Data under study
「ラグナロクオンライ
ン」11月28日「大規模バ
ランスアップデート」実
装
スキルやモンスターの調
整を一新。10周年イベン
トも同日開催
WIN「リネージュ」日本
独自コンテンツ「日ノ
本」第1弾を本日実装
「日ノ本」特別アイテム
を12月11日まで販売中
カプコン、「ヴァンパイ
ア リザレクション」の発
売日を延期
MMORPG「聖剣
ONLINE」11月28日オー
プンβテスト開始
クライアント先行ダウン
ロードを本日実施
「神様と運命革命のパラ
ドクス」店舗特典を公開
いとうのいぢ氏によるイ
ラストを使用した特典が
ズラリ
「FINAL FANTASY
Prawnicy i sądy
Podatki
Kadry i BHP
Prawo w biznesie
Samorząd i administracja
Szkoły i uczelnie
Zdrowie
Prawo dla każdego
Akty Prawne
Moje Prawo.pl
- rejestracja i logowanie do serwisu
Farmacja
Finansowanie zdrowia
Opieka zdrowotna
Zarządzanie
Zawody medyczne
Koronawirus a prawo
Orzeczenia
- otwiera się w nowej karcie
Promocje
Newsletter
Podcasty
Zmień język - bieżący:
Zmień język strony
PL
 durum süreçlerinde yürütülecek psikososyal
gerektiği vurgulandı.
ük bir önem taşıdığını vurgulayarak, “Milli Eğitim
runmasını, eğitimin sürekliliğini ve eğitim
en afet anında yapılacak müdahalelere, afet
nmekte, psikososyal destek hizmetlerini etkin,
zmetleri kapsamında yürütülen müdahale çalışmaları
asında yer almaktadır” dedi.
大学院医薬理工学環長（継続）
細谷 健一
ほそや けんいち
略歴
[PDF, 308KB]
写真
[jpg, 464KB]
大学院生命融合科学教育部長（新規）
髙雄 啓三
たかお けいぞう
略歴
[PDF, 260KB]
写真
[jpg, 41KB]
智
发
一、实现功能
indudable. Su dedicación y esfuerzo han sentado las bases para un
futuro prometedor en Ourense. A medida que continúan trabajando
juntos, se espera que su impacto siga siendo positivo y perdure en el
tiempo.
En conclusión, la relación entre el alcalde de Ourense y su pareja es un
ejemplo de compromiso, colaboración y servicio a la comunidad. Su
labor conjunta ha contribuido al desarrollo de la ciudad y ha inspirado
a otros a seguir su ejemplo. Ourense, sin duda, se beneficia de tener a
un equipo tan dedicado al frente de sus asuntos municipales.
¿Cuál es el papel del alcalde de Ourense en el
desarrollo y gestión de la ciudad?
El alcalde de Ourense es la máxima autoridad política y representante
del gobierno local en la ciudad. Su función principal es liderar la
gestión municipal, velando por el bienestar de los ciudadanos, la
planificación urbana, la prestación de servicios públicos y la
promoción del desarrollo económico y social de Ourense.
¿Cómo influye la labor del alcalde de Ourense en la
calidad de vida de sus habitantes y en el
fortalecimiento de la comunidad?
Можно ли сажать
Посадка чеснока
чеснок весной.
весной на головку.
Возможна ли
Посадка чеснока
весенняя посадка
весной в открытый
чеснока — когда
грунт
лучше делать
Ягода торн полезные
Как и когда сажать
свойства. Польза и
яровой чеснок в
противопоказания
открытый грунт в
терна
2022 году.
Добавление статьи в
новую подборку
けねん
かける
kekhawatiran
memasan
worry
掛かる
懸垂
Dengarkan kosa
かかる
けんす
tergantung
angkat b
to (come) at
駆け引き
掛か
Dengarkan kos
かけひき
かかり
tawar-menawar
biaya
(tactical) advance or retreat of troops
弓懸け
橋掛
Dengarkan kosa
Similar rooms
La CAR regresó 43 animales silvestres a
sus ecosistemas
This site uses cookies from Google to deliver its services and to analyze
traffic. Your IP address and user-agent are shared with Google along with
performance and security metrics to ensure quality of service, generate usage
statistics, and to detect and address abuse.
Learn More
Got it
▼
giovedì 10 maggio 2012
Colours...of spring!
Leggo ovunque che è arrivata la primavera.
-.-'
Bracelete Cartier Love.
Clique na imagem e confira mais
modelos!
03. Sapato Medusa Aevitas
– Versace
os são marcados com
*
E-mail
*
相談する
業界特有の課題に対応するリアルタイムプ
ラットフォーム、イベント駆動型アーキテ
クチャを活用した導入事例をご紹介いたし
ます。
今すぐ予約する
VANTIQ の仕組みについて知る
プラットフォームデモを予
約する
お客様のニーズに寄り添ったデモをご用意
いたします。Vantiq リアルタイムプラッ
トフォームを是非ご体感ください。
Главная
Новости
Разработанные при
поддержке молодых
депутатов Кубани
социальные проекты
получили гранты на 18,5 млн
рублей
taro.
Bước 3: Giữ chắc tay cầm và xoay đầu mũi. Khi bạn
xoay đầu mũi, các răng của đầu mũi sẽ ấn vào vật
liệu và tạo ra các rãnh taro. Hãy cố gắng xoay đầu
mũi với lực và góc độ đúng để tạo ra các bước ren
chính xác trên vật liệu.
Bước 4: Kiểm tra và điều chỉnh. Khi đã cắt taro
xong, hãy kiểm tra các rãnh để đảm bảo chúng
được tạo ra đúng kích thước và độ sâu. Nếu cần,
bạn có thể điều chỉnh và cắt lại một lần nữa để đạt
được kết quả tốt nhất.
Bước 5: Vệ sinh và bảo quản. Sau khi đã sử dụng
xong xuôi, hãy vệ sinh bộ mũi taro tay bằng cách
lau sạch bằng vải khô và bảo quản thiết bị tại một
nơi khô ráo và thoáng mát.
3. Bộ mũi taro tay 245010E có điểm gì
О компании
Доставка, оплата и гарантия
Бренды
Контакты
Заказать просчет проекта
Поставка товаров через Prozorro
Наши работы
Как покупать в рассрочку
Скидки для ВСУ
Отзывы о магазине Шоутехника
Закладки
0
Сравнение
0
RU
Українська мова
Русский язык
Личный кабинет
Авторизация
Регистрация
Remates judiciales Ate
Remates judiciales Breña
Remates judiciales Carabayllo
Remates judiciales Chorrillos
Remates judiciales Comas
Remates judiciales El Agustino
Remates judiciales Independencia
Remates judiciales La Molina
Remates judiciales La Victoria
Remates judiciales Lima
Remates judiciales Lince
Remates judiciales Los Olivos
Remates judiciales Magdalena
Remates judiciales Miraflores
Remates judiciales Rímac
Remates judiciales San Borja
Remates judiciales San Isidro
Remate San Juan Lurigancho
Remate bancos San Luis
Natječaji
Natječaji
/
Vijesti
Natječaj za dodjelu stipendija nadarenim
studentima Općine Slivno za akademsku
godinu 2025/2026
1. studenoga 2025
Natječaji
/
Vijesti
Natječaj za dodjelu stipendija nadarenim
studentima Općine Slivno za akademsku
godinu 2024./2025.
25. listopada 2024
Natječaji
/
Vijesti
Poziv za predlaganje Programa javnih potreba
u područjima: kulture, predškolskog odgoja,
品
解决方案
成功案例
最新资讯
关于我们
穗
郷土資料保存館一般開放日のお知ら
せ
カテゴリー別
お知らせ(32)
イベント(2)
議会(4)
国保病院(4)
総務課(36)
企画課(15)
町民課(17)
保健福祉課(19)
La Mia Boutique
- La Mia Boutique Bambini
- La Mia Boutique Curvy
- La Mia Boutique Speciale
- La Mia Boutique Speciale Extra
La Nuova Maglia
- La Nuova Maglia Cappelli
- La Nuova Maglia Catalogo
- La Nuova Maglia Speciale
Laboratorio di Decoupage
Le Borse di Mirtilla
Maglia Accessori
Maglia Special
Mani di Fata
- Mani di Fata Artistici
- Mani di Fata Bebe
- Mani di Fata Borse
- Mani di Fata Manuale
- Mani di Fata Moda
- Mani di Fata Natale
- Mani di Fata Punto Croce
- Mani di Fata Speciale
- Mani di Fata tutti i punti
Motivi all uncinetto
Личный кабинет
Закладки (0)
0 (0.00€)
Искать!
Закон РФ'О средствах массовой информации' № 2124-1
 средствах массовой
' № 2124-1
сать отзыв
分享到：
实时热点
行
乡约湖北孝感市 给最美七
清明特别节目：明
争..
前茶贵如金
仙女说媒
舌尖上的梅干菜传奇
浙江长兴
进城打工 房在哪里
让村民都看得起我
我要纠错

Assignment
Each line of the data above that contains the string "liệu" should be counted; give only the total.

Exercise answer
2